== Your instructions ==
The answer must be every line from the entries below that includes "Engine".
*** Opening of Data records ***
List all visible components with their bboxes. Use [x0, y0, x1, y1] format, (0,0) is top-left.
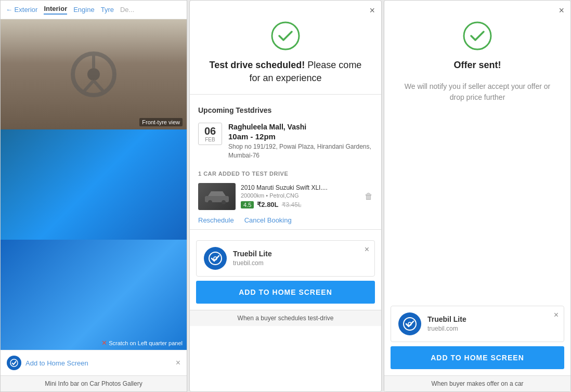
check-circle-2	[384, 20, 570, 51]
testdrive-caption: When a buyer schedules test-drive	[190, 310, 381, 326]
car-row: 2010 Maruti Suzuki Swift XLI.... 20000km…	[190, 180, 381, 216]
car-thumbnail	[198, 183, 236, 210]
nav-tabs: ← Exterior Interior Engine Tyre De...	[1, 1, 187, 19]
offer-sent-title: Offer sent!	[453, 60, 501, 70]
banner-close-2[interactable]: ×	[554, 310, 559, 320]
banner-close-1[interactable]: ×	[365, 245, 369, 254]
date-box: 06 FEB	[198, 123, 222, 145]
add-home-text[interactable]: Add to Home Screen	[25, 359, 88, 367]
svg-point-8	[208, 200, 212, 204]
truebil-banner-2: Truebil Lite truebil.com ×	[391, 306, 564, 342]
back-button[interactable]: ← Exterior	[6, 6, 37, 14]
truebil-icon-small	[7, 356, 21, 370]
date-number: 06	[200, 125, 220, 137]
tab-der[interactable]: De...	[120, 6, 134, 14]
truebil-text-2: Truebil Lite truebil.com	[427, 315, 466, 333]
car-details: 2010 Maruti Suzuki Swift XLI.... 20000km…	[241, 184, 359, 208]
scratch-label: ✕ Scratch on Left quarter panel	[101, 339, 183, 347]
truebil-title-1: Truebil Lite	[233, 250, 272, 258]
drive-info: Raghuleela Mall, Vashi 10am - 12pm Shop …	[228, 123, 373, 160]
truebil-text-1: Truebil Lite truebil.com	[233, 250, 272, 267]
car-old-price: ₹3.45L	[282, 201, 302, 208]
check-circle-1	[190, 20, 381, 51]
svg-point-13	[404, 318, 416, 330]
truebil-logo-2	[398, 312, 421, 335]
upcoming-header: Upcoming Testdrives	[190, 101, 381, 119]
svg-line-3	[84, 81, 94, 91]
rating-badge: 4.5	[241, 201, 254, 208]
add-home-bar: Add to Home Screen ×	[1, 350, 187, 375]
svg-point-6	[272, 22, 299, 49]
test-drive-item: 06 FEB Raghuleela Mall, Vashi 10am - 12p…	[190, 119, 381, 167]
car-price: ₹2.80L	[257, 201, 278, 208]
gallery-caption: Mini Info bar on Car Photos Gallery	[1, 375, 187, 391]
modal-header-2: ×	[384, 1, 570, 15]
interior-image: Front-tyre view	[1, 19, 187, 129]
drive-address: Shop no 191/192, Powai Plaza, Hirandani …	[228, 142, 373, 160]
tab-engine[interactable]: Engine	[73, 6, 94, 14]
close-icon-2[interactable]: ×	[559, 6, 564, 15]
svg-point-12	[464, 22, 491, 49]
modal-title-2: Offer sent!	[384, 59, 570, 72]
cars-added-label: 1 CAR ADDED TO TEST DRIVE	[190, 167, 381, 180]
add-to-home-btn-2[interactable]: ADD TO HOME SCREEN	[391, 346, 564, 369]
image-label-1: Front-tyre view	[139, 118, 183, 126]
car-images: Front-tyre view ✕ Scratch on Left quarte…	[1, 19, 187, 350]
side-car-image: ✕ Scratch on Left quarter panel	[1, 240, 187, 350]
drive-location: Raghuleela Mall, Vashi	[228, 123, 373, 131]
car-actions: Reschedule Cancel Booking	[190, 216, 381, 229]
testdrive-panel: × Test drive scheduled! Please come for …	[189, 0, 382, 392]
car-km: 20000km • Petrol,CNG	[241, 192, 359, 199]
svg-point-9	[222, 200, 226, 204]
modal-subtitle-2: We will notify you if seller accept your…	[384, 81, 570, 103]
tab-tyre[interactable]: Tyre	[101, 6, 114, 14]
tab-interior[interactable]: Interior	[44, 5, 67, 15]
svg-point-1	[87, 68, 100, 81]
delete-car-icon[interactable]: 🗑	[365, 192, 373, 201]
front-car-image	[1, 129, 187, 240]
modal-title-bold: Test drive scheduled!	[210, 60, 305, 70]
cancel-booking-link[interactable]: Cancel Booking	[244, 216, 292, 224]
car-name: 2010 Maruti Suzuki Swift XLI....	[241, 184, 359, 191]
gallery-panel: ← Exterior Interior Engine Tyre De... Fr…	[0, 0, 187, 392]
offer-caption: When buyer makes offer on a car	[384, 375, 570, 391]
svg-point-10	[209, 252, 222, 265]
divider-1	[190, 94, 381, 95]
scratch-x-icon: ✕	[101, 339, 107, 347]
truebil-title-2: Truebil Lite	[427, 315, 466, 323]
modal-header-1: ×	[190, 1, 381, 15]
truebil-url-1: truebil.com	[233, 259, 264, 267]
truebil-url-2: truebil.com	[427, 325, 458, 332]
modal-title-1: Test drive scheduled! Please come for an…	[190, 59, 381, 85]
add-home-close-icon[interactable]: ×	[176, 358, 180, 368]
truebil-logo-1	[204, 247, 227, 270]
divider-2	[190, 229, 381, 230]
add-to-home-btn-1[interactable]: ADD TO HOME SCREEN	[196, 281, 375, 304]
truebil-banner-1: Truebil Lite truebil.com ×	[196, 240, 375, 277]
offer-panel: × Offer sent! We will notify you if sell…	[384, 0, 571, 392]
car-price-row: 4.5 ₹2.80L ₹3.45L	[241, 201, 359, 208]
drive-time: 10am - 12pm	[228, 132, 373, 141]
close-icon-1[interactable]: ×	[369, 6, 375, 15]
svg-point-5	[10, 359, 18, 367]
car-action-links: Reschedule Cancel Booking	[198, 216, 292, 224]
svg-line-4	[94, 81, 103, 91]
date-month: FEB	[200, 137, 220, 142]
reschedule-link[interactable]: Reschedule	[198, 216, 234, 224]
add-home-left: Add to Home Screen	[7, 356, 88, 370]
*** Close of Data records ***
== Answer area ==
nav-tabs: ← Exterior Interior Engine Tyre De...	[1, 1, 187, 19]
tab-engine[interactable]: Engine	[73, 6, 94, 14]
gallery-panel: ← Exterior Interior Engine Tyre De... Fr…	[0, 0, 187, 392]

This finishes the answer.